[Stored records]
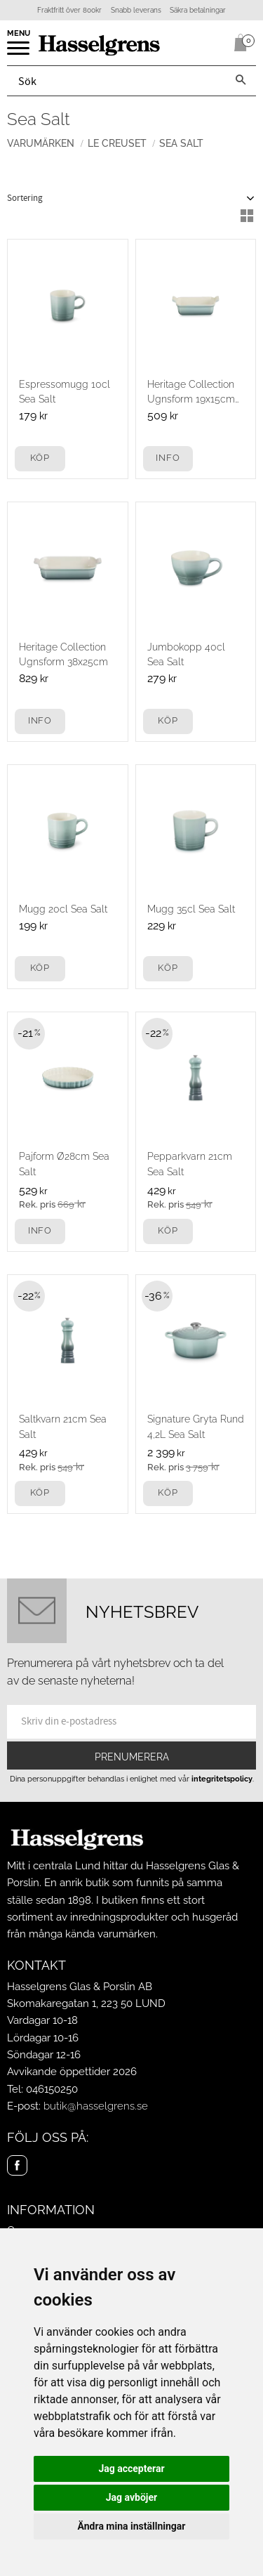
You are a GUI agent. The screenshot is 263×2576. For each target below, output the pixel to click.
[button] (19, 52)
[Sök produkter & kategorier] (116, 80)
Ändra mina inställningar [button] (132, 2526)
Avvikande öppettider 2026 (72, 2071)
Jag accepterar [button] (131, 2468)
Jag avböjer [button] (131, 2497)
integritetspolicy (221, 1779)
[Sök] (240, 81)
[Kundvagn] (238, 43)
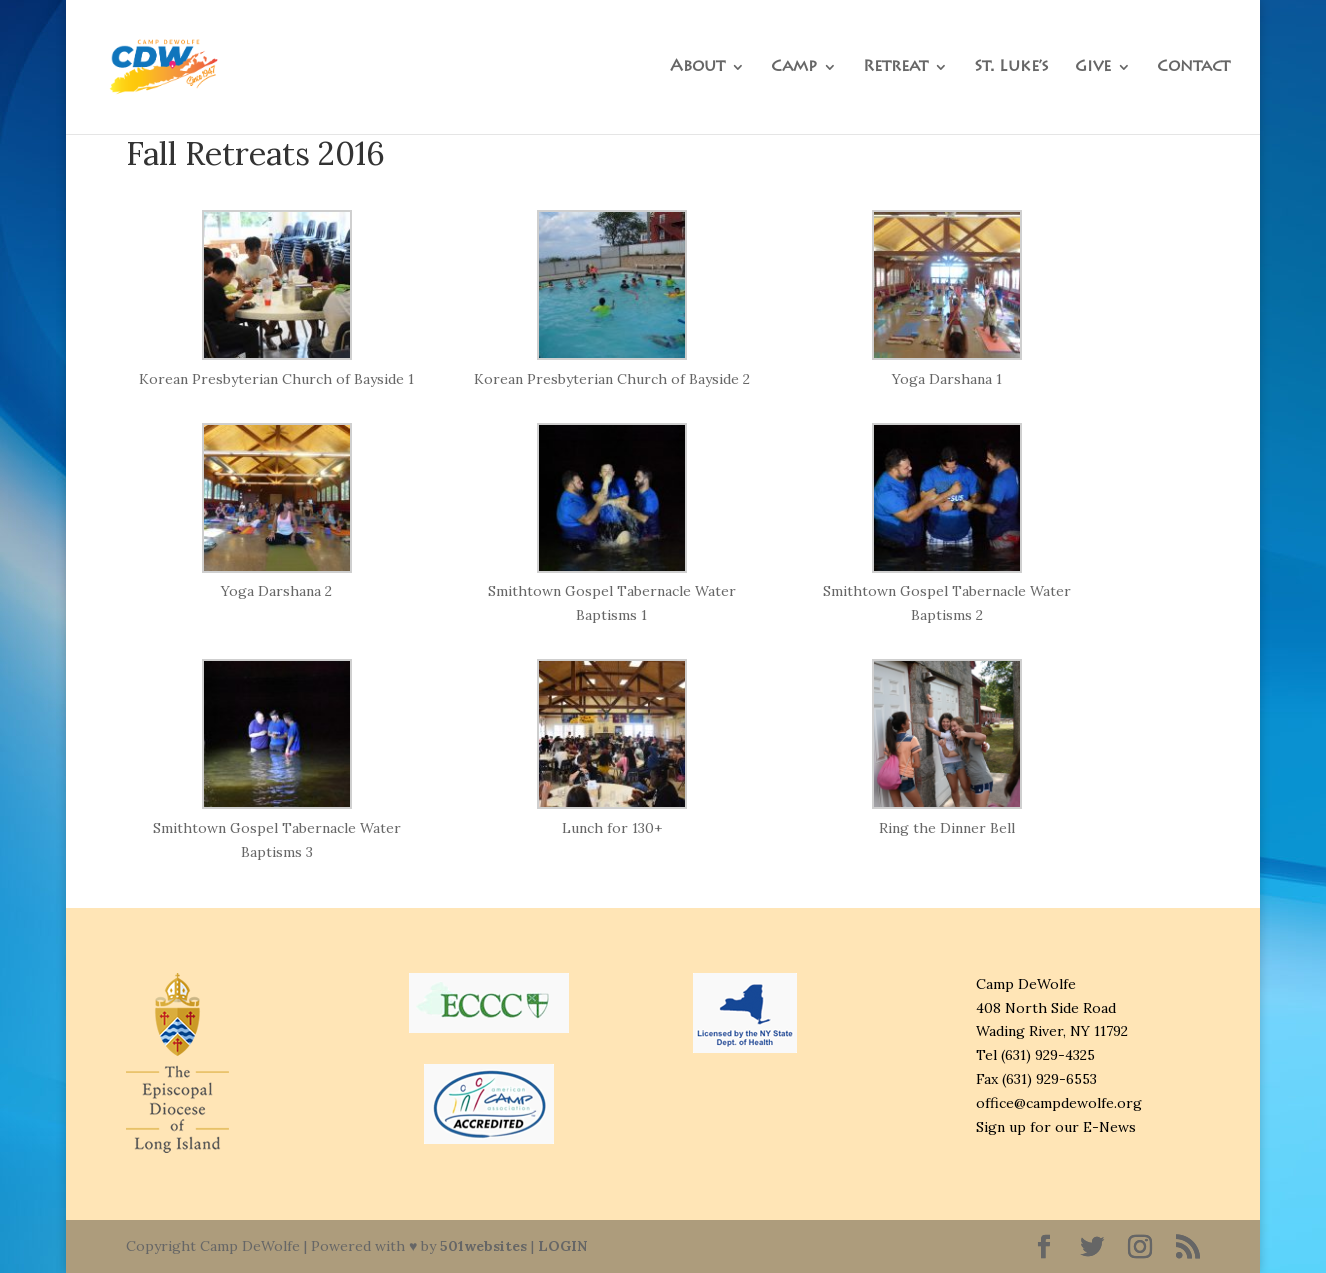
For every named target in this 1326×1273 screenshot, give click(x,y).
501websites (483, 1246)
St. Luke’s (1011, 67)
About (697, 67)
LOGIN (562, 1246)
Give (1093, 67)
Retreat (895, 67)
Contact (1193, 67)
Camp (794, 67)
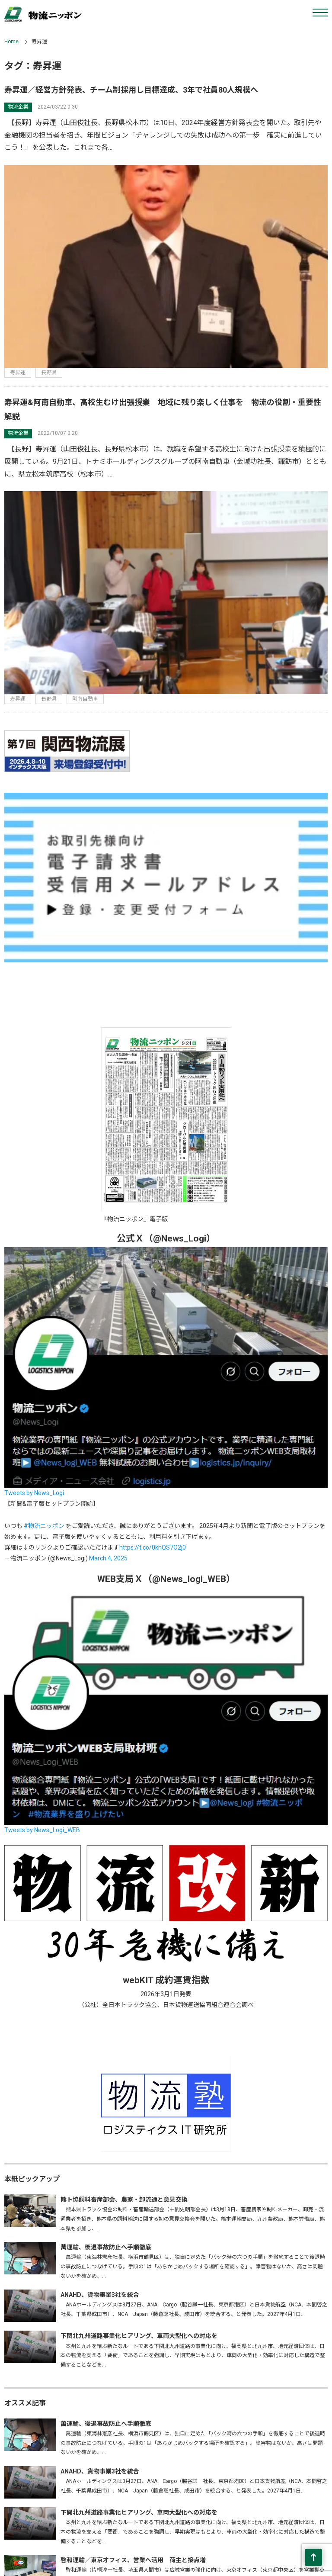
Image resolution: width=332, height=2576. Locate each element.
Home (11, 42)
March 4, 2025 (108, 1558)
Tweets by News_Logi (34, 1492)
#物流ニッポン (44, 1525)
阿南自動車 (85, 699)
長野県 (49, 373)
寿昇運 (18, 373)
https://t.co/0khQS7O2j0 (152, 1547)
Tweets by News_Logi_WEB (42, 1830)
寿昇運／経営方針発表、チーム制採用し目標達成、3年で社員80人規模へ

* **Work task**
Copy out each line of the records above that includes "screenshot".

* **Answer box**
You are a GUI agent. The screenshot is 263×2576. For each target below, output the pixel to click.
For every named target in this 1326×1273 screenshot, give click(x,y).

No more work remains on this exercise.